Untersuchung zur Kopplung von Intensität und Phase in monochromatischem Licht

Abstract

Within the scope of the scalar wave theory, a monochromatic light field can be described at every point in space by means of its amplitude and phase. Optical sensors are only capable to measure the intensity of the light. The amplitude can be directly determined by taking the square root, but it is difficult to obtain information about the phase from the measured intensity. By superposition with a coherent reference beam the spatial phase distribution can be visualized in the intensity of the resulting field. However, the necessity of a reference beam makes this interferometric approach unsuitable for certain applications. For those cases methods are required that allow the extraction of phase information from the original intensity distribution. In this thesis the correlation between intensity and phase is investigated in order to find out to what extend phase information can be extracted from the intensity distribution. Starting from the Helmholtz equation, analytical expressions are derived in which the phase gradient of a monochromatic light field is expressed by means of the three-dimensional intensity distribution. The resulting expressions are utilized to determine under which condititons the phase can be recoverd from the intensity of the light field. It is shown that the absolute value of the three-dimensional phase gradient can be fully determined from non-interferometric intensity measurements. It is also derived that the two-dimensional phase gradient, and thus the phase map in a sensor plane, can be recovered from the intensity distribution only if additional information about the light field are given.
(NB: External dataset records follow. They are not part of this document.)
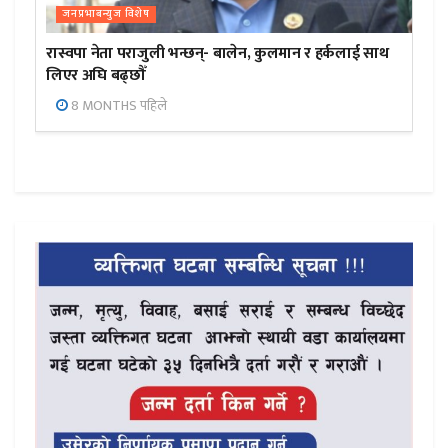
जनप्रभाबन्युज विशेष
रास्वपा नेता पराजुली भन्छन्- बालेन, कुलमान र हर्कलाई साथ
लिएर अघि बढ्छौँ
8 MONTHS पहिले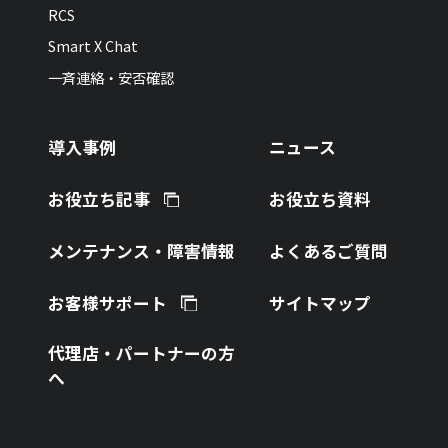
RCS
Smart X Chat
一斉連絡・安否確認
導入事例
ニュース
お役立ち記事
お役立ち資料
メンテナンス・障害情報
よくあるご質問
お客様サポート
サイトマップ
代理店・パートナーの方
へ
A full phase recovery in a sensor plane can be achieved e.g. if the light propagates strictly into one direction. The expressions derived in this thesis are verified and confirmed by means of numerical investigations on simulated speckle fields. The analytical results are compared to common deterministic phase retrieval approaches. It is pointed out that previous results from other researchers appear as a subset of the equations presented in this thesis. Therefore, the presented results can be considered as a generalization of former solutions for deterministic phase retrieval.